I don’t have many slides, because of the “lightning talks” format, but since I am not sure how long it will take video of the talk to make it to the web, I’ll try to give a bit of a redux here in this space.
I wanted to give a presentation on this program because I think that it is a really great opportunity for graduate students here at Emory University. I have been lucky in my own journey through graduate school to be involved with digital humanities work from both pedagogical and research perspectives for the last four years, but not everyone gets that opportunity. This program is a redesigned and beefed up version of the old TPC program that we ran out of the Emory Center for Interactive Teaching (these links will likely die at some point). That center was one of many units that consolidated into what is now the Emory Center for Digital Scholarship last year.
One of the things that we hoped to accomplish in the new center was to give graduate students more opportunities to interact with the center’s staff and be a real resource for graduate training. In the spring, Leah Chuchran, Mairead Sullivan, and I put together a proposal to Laney Graduate School for a three-pronged program for training grad students in digital pedagogy and research, and offering some professional development as well. The program, which is kicking off now with TPC+R, also includes a 700-level Digital Pedagogy Seminar and the Emory Foundations for Online Teaching program. The graduate school happily funded our work, and we began offering TPC+R; we meet twice weekly with graduate students over a six-week period. More details on the syllabus can be found on the course blog here.
The program is designed to fulfill a gap in graduate students training here at Emory. Currently, Emory offers a number of excellent programming for training graduate students for teaching here at Emory. The TATTO program is the primary vehicle for this training. Upon arrival in their first year, graduate students go through a two-day intensive training program, but only one session focuses on digital pedagogy. Similarly, every department has its own pedagogy course. These vary from department to department, year to year, and rarely—if ever—take advantage of ECDS as a part of their curriculum. Finally, ECDS offers workshops on pedagogy, typically focusing on a single tool or technology. The center also offers workshops on the various types of research support offered here as well, things like GIS, textual analysis, finding and analyzing large datasets, etc. However, none of these programs offer a broad overview of technology in pedagogy and research while also allowing for exploration and experimentation at a deeper level. This was the goal of TPC+R. The following slide gives an overview of the types of topics to be covered in the course.

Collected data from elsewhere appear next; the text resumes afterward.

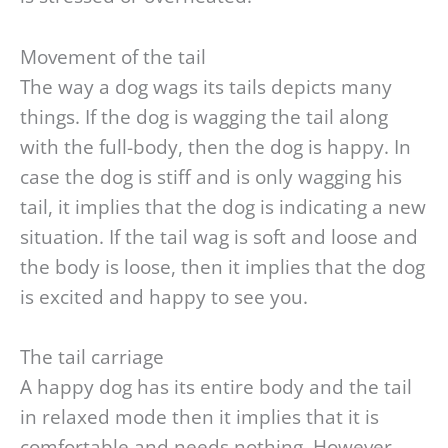
Movement of the tail
The way a dog wags its tails depicts many
things. If the dog is wagging the tail along
with the full-body, then the dog is happy. In
case the dog is stiff and is only wagging his
tail, it implies that the dog is indicating a new
situation. If the tail wag is soft and loose and
the body is loose, then it implies that the dog
is excited and happy to see you.
The tail carriage
A happy dog has its entire body and the tail
in relaxed mode then it implies that it is
comfortable and needs nothing. However,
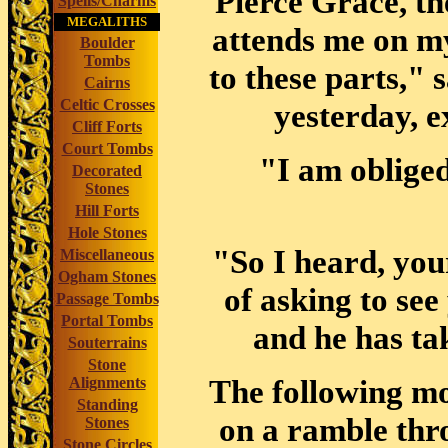
Pierce Grace, th
Spells/Charms
MEGALITHS
attends me on m
Boulder
Tombs
to these parts," 
Cairns
Celtic Crosses
yesterday, e
Cliff Forts
Court Tombs
"I am obliged
Decorated
Stones
Hill Forts
Hole Stones
"So I heard, you
Miscellaneous
Ogham Stones
of asking to see
Passage Tombs
Portal Tombs
and he has ta
Souterrains
Stone
The following mor
Alignments
Standing
on a ramble thr
Stones
Stone Circles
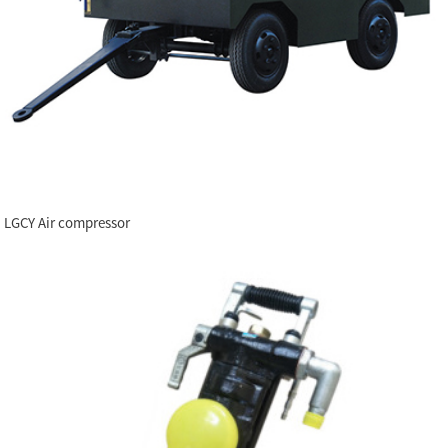
LGCY Air compressor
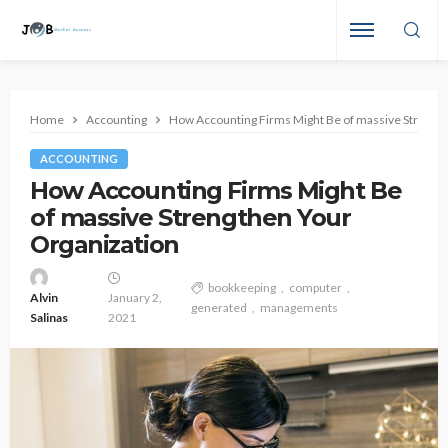
Home
Accounting
How Accounting Firms Might Be of massive Strengt
ACCOUNTING
How Accounting Firms Might Be
of massive Strengthen Your
Organization
bookkeeping
computer
Alvin
January 2,
generated
managements
Salinas
2021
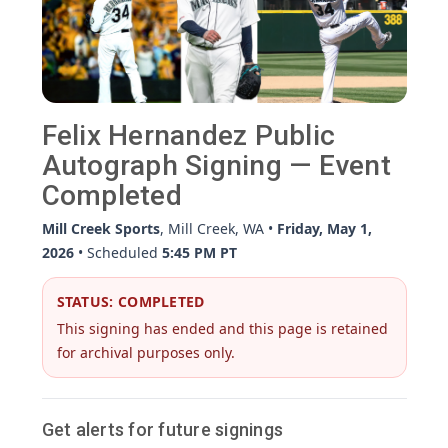
Felix Hernandez Public
Autograph Signing — Event
Completed
Mill Creek Sports
, Mill Creek, WA •
Friday, May 1,
2026
• Scheduled
5:45 PM PT
STATUS: COMPLETED
This signing has ended and this page is retained
for archival purposes only.
Get alerts for future signings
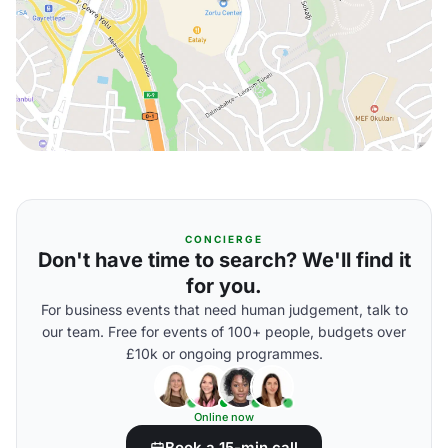
CONCIERGE
Don't have time to search? We'll find it
for you.
For business events that need human judgement, talk to
our team. Free for events of 100+ people, budgets over
£10k or ongoing programmes.
Online now
Book a 15-min call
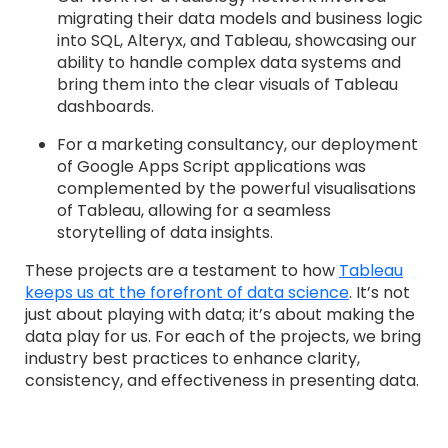
migrating their data models and business logic
into SQL, Alteryx, and Tableau, showcasing our
ability to handle complex data systems and
bring them into the clear visuals of Tableau
dashboards.
For a marketing consultancy, our deployment
of Google Apps Script applications was
complemented by the powerful visualisations
of Tableau, allowing for a seamless
storytelling of data insights.
These projects are a testament to how
Tableau
keeps us at the forefront of data science
. It’s not
just about playing with data; it’s about making the
data play for us. For each of the projects, we bring
industry best practices to enhance clarity,
consistency, and effectiveness in presenting data.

That is essentially the talk! I think that this type of training program represents a huge opportunity for Laney Graduate School students in the humanities, social sciences, and sciences to take advantage of the expertise available in ECDS. We will be offering the program in the spring, with up to two concurrent sessions if there is enough interest. I think that this program is useful for students early in their careers looking for ways to do innovative work with technology, and students in candidacy looking to go on the market.
Are there other folks out there running or considering building similar programs for graduate students?